The Government’s new proposals also include the complete removal of support for solar thermal hot water heating through the RHI next year. This is in spite of solar thermal technology being one of the most established and accessible renewable energy technologies in the world, with over 350GW of global capacity - considerably more than the global capacity for solar PV.

Solar thermal’s applications have expanded into space heating, community heating, district heating, hotels, hospitals and industrial processes, but DECC says its removal from the RHI scheme from 2017 “will promote value for money”.

“This proposal simply doesn’t make sense,” said the Solar Trade Association’s (STA) chief executive Paul Barwell. “The Government acknowledges the many benefits of solar thermal, yet proposes singling it out for the removal of financial support. With UK renewable heat deployment falling desperately behind target, Government should be full square behind this technology as part of a strategic plan to permanently bring down heating costs for British families.”

Another significant change proposed by DECC is the reduction or removal of support for energy crops used in anaerobic digestion (AD) – another measure that will deliver better value for money, according to the Department.

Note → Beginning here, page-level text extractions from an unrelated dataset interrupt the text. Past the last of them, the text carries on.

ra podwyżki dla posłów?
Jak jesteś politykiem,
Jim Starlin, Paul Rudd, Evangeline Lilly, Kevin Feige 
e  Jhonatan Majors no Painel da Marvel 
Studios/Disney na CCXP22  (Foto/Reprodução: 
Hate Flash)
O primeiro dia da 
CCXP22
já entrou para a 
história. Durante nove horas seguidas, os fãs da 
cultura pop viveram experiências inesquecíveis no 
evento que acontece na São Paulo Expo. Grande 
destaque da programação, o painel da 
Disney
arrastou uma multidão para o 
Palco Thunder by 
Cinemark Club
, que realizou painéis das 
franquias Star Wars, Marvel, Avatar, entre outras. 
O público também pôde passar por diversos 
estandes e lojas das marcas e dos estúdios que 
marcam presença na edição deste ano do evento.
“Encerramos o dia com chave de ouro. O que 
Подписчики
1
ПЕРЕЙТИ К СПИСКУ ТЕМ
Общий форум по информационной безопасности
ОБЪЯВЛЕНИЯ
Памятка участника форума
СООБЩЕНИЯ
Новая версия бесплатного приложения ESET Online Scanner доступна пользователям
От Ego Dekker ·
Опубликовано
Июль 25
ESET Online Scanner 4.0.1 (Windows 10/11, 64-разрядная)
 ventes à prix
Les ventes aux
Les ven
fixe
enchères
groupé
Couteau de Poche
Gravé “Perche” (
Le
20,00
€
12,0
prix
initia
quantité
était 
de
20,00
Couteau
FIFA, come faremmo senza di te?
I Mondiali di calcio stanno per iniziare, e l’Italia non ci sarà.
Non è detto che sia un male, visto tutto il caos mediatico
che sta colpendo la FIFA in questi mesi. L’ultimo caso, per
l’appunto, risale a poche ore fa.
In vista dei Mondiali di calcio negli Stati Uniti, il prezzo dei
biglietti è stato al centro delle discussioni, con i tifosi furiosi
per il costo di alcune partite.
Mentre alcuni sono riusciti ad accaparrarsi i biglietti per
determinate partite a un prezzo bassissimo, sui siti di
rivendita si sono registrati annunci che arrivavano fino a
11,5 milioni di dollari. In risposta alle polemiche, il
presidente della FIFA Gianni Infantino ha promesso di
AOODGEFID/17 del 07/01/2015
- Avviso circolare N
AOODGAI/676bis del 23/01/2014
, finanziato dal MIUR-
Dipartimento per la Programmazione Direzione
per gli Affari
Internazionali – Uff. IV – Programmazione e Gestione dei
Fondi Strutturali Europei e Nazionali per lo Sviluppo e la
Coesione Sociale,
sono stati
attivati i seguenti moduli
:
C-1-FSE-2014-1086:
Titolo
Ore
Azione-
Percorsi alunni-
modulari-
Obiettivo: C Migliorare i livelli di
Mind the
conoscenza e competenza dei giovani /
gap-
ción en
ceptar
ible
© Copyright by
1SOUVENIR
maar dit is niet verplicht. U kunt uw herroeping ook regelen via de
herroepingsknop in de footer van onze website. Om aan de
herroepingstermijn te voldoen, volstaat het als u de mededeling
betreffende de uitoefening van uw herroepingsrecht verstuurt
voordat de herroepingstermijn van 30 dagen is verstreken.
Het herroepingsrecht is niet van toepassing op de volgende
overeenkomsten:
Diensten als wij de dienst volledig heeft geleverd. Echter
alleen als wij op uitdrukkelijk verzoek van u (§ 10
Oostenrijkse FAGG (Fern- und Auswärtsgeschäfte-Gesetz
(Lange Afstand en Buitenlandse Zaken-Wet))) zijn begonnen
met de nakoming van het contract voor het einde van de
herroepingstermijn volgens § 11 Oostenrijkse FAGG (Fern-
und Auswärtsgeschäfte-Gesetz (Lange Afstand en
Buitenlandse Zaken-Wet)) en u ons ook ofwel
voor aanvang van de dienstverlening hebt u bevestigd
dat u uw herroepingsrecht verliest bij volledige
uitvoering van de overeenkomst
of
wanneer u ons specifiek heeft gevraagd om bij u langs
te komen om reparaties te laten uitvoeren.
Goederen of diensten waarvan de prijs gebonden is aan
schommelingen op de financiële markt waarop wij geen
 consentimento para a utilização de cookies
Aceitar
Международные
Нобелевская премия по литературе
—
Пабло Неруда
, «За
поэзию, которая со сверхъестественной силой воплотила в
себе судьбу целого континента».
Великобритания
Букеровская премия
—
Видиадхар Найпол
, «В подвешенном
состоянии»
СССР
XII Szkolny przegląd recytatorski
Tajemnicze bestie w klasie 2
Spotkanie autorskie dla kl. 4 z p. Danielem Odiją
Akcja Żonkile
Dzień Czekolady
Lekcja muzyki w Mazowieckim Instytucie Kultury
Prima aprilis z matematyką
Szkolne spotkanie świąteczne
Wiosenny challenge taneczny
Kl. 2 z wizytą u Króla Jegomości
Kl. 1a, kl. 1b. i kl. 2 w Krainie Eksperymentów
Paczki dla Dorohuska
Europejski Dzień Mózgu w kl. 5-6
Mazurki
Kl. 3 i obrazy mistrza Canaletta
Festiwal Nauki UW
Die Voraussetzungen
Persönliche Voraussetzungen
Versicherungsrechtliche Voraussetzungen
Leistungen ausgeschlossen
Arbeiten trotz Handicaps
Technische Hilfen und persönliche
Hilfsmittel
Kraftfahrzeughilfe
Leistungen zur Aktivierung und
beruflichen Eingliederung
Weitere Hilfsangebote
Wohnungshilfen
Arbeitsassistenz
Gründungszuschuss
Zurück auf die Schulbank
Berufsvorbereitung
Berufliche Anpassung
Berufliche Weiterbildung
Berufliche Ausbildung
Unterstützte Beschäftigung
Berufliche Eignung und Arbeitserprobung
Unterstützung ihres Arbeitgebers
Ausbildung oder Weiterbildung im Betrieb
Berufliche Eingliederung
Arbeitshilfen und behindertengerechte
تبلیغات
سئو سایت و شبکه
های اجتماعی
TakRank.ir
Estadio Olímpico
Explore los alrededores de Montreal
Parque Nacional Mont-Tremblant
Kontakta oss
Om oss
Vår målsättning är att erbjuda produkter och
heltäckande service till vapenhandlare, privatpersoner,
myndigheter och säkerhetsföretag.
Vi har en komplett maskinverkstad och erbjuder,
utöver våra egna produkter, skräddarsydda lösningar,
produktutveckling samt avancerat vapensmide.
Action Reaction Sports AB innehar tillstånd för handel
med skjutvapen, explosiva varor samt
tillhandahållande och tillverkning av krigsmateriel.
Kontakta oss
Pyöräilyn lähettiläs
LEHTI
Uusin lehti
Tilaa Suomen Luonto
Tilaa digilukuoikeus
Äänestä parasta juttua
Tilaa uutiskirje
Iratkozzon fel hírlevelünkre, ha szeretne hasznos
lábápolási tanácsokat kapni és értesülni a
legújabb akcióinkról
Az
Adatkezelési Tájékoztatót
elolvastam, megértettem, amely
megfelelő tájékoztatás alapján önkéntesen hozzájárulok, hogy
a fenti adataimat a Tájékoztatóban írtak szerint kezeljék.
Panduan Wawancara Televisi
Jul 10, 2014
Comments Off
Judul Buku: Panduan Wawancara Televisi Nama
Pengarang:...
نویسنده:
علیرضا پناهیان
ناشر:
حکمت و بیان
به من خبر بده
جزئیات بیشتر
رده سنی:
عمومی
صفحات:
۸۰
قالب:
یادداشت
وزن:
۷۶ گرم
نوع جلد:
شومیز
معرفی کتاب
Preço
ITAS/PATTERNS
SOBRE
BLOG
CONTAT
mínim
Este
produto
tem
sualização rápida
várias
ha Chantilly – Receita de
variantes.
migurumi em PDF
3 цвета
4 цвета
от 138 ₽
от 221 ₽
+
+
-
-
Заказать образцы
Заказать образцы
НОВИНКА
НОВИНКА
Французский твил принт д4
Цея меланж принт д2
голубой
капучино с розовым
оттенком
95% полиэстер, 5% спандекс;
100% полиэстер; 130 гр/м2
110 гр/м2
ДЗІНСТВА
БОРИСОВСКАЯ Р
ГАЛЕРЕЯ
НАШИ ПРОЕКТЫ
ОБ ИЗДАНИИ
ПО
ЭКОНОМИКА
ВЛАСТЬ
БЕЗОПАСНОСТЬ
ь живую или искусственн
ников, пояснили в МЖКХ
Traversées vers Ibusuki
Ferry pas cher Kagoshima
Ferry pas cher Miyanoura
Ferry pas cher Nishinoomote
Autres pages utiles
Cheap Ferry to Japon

But again, the industry is concerned by these proposals. Anaerobic Digestion & Biogas Resources Association (ADBA) chief executive Charlotte Morton said: “We believe that all feedstocks can and should play a part in a sustainable, growing AD sector, providing cost-effective green gas and heat at scale. ADBA looks forward to working with our members to put together a strong case for biomethane and biogas support under the RHI.”

Investor confidence

The consultation announcement follows stern warnings from the Committee on Climate Change that greater effort is needed on renewable heat. In 2014, green sources provided only 4.8% of the UK’s heat, which puts the UK way behind its self-imposed target of 12% renewable heat by 2020.

It also comes in the same week that the Energy and Climate Change Committee released a major report into investor confidence in the UK energy sector. That report concluded that the Government’s energy policy lacked long-term vision and had “clearly had an impact on the confidence of many investors”.

DECC is asking for all responses to this consultation into RHI reforms to be submitted by 27 April, 2016.